Mary followed up her advantage: “Nancy, you should think more about Mr. Gordon’s feelings. He came back to town in the first place because he cares about you. Now he wants to take you to safety, and you refuse to go.”
“I’m sure I have imposed on Mr. Gordon’s good nature far more than I should have,” Nancy said, finally recovering from her fluster. “But your father is nearly ... is hurt because I involved you all in my problem. I think now I had no right to do that. The least I can do is be here to help face whatever we must face.” Her voice faded a little at the end of the last sentence.
“But it is not your fault,” Mary said heatedly. “Nor is it Mr. Gordon’s,” she added, looking at him with something almost like pity.
“No, of course it isn’t Mr. Gordon’s fault,” Nancy agreed, strongly. She also glanced at him, and blinked several times, perhaps against tears, quickly returning her attention to Mary.

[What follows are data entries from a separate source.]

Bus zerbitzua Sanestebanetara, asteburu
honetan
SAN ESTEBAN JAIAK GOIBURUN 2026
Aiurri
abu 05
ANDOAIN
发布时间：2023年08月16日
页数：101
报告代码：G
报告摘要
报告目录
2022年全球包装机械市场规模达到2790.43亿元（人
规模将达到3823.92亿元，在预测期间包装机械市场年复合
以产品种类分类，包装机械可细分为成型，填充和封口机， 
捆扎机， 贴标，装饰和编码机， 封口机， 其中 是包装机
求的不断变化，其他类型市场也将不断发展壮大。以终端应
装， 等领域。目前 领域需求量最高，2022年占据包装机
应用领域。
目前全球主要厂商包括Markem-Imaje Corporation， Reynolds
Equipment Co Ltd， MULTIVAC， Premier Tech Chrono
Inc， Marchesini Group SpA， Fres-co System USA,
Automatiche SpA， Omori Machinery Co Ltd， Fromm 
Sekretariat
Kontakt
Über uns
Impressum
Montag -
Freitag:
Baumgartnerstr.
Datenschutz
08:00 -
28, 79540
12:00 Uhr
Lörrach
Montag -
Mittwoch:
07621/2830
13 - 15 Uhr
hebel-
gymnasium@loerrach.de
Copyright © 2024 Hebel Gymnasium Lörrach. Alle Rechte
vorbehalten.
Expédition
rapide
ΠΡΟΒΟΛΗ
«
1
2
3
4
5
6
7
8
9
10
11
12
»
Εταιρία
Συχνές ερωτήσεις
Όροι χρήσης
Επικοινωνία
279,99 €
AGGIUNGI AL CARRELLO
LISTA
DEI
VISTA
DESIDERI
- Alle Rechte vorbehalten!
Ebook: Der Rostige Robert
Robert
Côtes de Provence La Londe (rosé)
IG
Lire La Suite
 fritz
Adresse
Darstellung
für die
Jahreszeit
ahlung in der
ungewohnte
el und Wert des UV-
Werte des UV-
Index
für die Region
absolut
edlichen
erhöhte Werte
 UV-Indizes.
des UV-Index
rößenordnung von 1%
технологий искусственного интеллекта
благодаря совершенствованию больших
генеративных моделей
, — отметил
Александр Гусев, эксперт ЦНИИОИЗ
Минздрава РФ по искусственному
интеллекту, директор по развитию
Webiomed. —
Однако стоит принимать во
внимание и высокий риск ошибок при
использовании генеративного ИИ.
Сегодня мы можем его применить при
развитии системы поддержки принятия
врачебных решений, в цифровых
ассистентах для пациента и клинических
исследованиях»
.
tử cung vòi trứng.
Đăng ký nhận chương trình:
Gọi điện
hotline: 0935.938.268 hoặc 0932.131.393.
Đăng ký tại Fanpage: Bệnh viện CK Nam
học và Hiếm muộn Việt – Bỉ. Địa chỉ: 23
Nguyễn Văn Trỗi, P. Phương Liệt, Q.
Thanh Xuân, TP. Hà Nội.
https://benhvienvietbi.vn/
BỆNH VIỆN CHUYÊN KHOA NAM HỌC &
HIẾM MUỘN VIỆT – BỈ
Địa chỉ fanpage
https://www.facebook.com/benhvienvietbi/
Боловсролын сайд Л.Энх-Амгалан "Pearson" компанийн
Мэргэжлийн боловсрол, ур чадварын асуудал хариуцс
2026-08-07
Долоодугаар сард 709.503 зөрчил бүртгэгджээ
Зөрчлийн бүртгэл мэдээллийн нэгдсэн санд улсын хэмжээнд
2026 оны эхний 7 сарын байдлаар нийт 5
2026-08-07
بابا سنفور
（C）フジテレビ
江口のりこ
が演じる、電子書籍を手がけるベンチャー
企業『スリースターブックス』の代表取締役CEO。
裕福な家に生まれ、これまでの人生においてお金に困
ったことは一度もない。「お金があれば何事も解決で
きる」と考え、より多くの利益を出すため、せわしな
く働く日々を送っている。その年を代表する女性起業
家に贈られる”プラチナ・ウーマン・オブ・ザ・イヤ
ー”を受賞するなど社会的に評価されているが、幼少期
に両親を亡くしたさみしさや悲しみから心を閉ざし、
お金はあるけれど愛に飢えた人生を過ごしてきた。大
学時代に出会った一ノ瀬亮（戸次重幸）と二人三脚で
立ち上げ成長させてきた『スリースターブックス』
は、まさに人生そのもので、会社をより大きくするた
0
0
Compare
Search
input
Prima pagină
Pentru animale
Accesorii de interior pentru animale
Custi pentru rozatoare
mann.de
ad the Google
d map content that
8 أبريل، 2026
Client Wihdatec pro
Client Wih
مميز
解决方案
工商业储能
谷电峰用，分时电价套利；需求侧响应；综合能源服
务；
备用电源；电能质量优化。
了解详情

“It probably is my fault as much as anybody’s,” Ben said. “But right now the question isn’t who’s at fault. It’s how to prevent even worse things from happening. This town is dangerous, I tell you, and not just to Nancy. I can’t imagine the Clausons are unaware that Gilbert Ryan has a very pretty daughter. Miss Ryan, you don’t want to get into the hands of either one of those men.”
She managed somehow to give him a small, fleeting smile at his referring to her as very pretty, but looked immediately at Nancy afterward.
“Thank you for worrying about me,” she said. “But I have no choice. I can’t go away and leave Papa and Mama alone here. I do think you should take Nancy away to safety, though. You know they want to ... that they are interested in Nancy. I can’t see why they would care anything about me. I’m not elegantly beautiful like Nancy is. But it wouldn’t matter. I have to stay. Mr. Gordon, are you going to take the marshal’s job when you come back?”
“I don’t know. You ...”
“I hope you do. But Maybe Nancy will hope you don’t!” She turned to Nancy questioningly.
“Miss Ryan, I’m not proposing to leave your father here alone. We need to find someone who could stay here but who would be of no interest to the Clausons. Can you think of anyone?”
“Mary, you and Nancy both should go,” Mrs. Ryan spoke up, the first she had given any indication she was aware of anyone else in the room besides her husband.
“Mama, I’m not leaving,” Mary said emphatically.
“They won’t care about a grieving old woman,” she said, her voice wavering and phlegmy. “But Mr. Gordon is right about the danger to you girls.”
“There’s no use talking about it,” Mary said. “I’m staying with Papa, and you.”
“You want to give me an extra worry?” asked her mother, her voice cracking a little.
“Oh, Mama, of course not!” Mary got up to hug her mother. “How could you expect me to leave you?”